▶ [What the task requires] Give back the entries in full, exactly as they are written.

Data for this exercise section start

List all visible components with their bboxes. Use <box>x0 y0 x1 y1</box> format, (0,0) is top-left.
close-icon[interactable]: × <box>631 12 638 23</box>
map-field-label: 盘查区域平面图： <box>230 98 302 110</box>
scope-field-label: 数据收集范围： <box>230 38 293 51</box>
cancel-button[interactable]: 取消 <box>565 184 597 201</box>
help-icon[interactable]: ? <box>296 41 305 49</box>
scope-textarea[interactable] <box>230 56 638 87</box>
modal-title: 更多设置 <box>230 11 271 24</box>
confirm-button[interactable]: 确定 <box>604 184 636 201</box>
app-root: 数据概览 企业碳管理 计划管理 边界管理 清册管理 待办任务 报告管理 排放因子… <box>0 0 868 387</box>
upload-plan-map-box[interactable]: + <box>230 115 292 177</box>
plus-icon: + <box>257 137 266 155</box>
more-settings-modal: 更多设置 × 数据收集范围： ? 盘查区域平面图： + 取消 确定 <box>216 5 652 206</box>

Data for this exercise section end

▶ [Result of this exercise]
List all visible components with their bboxes. Use <box>x0 y0 x1 y1</box> format, (0,0) is top-left.
close-icon[interactable]: × <box>631 12 638 23</box>
map-field-label: 盘查区域平面图： <box>230 98 302 110</box>
scope-field-label: 数据收集范围： <box>230 38 293 51</box>
cancel-button[interactable]: 取消 <box>565 184 597 201</box>
help-icon[interactable]: ? <box>296 41 305 49</box>
scope-textarea[interactable] <box>230 56 638 87</box>
modal-title: 更多设置 <box>230 11 271 24</box>
confirm-button[interactable]: 确定 <box>604 184 636 201</box>
app-root: 数据概览 企业碳管理 计划管理 边界管理 清册管理 待办任务 报告管理 排放因子… <box>0 0 868 387</box>
upload-plan-map-box[interactable]: + <box>230 115 292 177</box>
plus-icon: + <box>257 137 266 155</box>
more-settings-modal: 更多设置 × 数据收集范围： ? 盘查区域平面图： + 取消 确定 <box>216 5 652 206</box>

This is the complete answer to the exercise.